Azure Log Analytics: Service Level Agreement (SLA) part 1
This week there was a good discussion on how to show an SLA view in Log Analytics, which was similar to a feature in System Center Operations Manager, the output and query I’m sure will be useful for others.
Basically what was required was an SLA view of a service, where the service was made up of a few computers and multiple SLA thresholds were needed to be checked.
Credit to my colleague Christoph for a lot of the code used in this SLA example, his blog is here:https://blog.peterschen.de/
The first part of the SLA solution was looking at the Heartbeat info
Let start_time=startofday(ago(30d));
let end_time=startofday(now());
Heartbeat
| where TimeGenerated > start_time and TimeGenerated < end_time
| summarize heartbeat_per_hour=count() by bin_at(TimeGenerated, 1h, start_time), Computer
| extend available_per_hour=iff(heartbeat_per_hour>0, true, false)
| summarize total_available_hours=countif(available_per_hour==true) by Computer
| extend total_number_of_buckets=round((end_time-start_time)/1h)
| extend availability_rate=total_available_hours*100/total_number_of_buckets
| order by availability_rate desc
Basically this query looks back 30days, and checks the Heartbeat data for any missing info and calculates a % availability from it. for all Computers.
Please note using Heartbeat is only an SLA indicator, there is a potential for the server to still be up and working correctly but the Heartbeat not working, likewise Heartbeat can be sending data when the server workload might not be working correctly.
Requirements
In the case being discussed we had some other requirements to meet:
1. To show CPU data in the SLA
2. To show Memory data in the SLA
3. To alert on specific thresholds for CPU, Memory and availability
4. Only monitor a specific set of servers that made up a “service”
5. To also show an overall SLA health – good or bad
The final query ended up like this, I’ll break it down into sections afterwards:
let start_time=startofday(ago(30d));
let end_time=startofday(now());
// Add my SLA values
let serviceName = "AKScluster";
let AVAILsla = 90;
let CPUsla = 50;
let MEMsla = 90;
// get server list from heartbeat
let hbav=Heartbeat
// find my 3 servers for my service, they happen to start with "AKS"
| where Computer startswith "aks"
| where TimeGenerated > start_time and TimeGenerated < end_time
| summarize heartbeat_per_hour=count() by bin_at(TimeGenerated, 1h, start_time), Computer
| extend available_per_hour=iff(heartbeat_per_hour>0, true, false)
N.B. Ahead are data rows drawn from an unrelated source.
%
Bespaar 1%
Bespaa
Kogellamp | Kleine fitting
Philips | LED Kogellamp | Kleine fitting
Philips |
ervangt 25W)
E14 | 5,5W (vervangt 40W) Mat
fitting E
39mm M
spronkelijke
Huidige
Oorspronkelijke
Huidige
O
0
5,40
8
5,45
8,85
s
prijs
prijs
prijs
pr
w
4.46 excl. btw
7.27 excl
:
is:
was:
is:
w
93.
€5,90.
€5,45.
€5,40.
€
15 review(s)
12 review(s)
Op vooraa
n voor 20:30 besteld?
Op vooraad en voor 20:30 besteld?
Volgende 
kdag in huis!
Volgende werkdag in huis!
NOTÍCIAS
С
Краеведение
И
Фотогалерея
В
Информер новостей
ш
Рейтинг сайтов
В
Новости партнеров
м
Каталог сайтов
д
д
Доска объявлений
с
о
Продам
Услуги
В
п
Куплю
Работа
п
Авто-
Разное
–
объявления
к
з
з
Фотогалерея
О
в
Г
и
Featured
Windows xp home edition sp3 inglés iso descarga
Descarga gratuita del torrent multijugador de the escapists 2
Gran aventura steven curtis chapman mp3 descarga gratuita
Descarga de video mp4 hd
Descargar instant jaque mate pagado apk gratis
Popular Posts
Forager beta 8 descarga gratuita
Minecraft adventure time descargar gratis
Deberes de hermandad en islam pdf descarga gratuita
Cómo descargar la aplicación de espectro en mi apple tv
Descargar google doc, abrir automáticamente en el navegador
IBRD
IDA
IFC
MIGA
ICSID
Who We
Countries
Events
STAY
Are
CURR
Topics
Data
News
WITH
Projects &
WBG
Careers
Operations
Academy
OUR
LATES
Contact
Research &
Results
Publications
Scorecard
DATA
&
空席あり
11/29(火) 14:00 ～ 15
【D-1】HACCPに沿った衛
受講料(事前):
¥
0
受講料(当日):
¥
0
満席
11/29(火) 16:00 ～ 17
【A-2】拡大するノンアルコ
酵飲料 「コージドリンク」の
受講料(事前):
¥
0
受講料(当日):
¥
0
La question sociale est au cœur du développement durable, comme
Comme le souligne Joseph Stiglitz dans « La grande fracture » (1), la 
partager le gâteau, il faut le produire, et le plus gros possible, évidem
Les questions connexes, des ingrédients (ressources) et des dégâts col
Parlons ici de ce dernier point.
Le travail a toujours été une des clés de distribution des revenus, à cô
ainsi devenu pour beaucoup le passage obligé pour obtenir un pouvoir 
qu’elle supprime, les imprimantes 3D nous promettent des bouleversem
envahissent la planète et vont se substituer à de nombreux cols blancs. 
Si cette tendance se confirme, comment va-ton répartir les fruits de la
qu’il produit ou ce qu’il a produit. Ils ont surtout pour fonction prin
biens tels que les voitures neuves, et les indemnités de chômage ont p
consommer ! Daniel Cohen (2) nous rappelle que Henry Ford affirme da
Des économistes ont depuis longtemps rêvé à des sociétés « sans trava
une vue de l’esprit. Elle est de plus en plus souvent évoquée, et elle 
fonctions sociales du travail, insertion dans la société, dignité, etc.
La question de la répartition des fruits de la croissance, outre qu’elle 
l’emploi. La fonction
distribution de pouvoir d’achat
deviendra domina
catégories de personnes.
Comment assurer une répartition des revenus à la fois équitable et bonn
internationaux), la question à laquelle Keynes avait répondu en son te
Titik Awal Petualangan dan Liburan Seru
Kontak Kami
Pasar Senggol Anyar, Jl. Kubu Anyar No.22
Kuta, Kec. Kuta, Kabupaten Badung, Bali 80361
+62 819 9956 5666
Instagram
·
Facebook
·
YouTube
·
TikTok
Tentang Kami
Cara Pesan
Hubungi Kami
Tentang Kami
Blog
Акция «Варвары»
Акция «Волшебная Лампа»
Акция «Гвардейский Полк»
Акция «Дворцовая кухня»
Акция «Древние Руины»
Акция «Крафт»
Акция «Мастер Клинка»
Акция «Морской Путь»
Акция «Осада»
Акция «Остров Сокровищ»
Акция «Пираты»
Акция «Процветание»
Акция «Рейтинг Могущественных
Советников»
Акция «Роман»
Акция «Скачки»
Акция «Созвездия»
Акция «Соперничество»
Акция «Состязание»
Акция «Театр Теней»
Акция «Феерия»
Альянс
| summarize total_available_hours=countif(available_per_hour==true) by Computer
| extend total_number_of_buckets=round((end_time-start_time)/1h)
| extend availability_rate=total_available_hours*100/total_number_of_buckets
| order by availability_rate desc;
// CPU details
let cpuutil=Perf
| where TimeGenerated > start_time and TimeGenerated < end_time
| where ObjectName == "Processor"
| where CounterName == "% Processor Time"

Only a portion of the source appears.